_Exercise description_. Leaving the pictures aside, return all of the data below exactly.

[Start of section]

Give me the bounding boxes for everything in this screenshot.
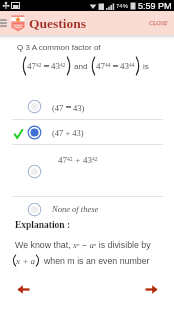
staticText: 4342: [51, 61, 66, 71]
staticText: None of these: [52, 204, 99, 213]
staticText: Explanation :: [15, 220, 71, 231]
staticText: 74%: [116, 3, 129, 10]
button[interactable]: CLOSE: [143, 15, 174, 32]
staticText: 4742: [58, 155, 73, 165]
staticText: 4744: [96, 61, 111, 71]
button[interactable]: (47 + 43): [0, 120, 174, 145]
staticText: +: [73, 155, 83, 165]
button[interactable]: (47: [0, 93, 174, 120]
staticText: 4344: [120, 61, 135, 71]
button[interactable]: Next question: [137, 275, 165, 303]
button[interactable]: None of these: [0, 196, 174, 222]
staticText: 4342: [83, 155, 98, 165]
button[interactable]: 4742: [0, 145, 174, 197]
button[interactable]: Menu: [0, 17, 10, 29]
staticText: (47 + 43): [52, 128, 84, 137]
staticText: We know that, xn − an is divisible by: [15, 240, 151, 250]
staticText: when m is an even number: [39, 256, 150, 266]
staticText: 4742: [27, 61, 42, 71]
staticText: and: [74, 62, 88, 71]
staticText: is: [143, 62, 149, 71]
staticText: 5:59 PM: [138, 1, 172, 11]
button[interactable]: Previous question: [9, 275, 37, 303]
staticText: Q 3 A common factor of: [17, 43, 101, 52]
staticText: (47: [52, 103, 64, 112]
staticText: x + a: [16, 256, 36, 266]
staticText: 43): [73, 103, 85, 112]
staticText: CLOSE: [149, 20, 168, 27]
staticText: Questions: [29, 16, 87, 31]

[End of section]

_Task answer_.
Give me the bounding boxes for everything in this screenshot.
staticText: 4342: [51, 61, 66, 71]
staticText: None of these: [52, 204, 99, 213]
staticText: Explanation :: [15, 220, 71, 231]
staticText: 74%: [116, 3, 129, 10]
button[interactable]: CLOSE: [143, 15, 174, 32]
staticText: 4742: [58, 155, 73, 165]
staticText: 4744: [96, 61, 111, 71]
button[interactable]: (47 + 43): [0, 120, 174, 145]
staticText: +: [73, 155, 83, 165]
button[interactable]: (47: [0, 93, 174, 120]
staticText: 4344: [120, 61, 135, 71]
button[interactable]: Next question: [137, 275, 165, 303]
button[interactable]: None of these: [0, 196, 174, 222]
staticText: 4342: [83, 155, 98, 165]
button[interactable]: 4742: [0, 145, 174, 197]
button[interactable]: Menu: [0, 17, 10, 29]
staticText: (47 + 43): [52, 128, 84, 137]
staticText: We know that, xn − an is divisible by: [15, 240, 151, 250]
staticText: when m is an even number: [39, 256, 150, 266]
staticText: 4742: [27, 61, 42, 71]
staticText: and: [74, 62, 88, 71]
staticText: is: [143, 62, 149, 71]
staticText: 5:59 PM: [138, 1, 172, 11]
button[interactable]: Previous question: [9, 275, 37, 303]
staticText: Q 3 A common factor of: [17, 43, 101, 52]
staticText: (47: [52, 103, 64, 112]
staticText: x + a: [16, 256, 36, 266]
staticText: 43): [73, 103, 85, 112]
staticText: CLOSE: [149, 20, 168, 27]
staticText: Questions: [29, 16, 87, 31]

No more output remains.